# Exercise
Every line of the records below that has the word "krzesełko" should be copied.

[Stored records]
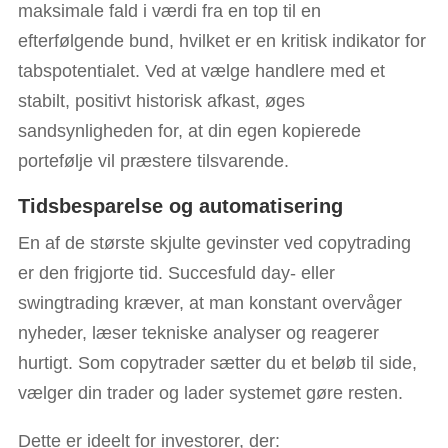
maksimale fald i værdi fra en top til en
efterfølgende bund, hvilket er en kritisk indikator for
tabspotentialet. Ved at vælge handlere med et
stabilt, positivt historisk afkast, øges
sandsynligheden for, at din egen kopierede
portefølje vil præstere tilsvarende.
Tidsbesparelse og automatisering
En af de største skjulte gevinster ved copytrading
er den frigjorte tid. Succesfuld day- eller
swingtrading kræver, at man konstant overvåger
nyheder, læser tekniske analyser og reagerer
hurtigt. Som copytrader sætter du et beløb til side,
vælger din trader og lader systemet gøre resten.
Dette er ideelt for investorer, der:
--
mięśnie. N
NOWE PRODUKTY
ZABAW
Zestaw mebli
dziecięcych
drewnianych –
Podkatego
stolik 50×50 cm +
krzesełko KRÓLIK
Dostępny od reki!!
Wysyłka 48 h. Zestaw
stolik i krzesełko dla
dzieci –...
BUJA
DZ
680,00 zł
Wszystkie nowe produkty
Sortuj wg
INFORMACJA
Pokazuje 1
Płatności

# Solution to this exercise
krzesełko KRÓLIK
stolik i krzesełko dla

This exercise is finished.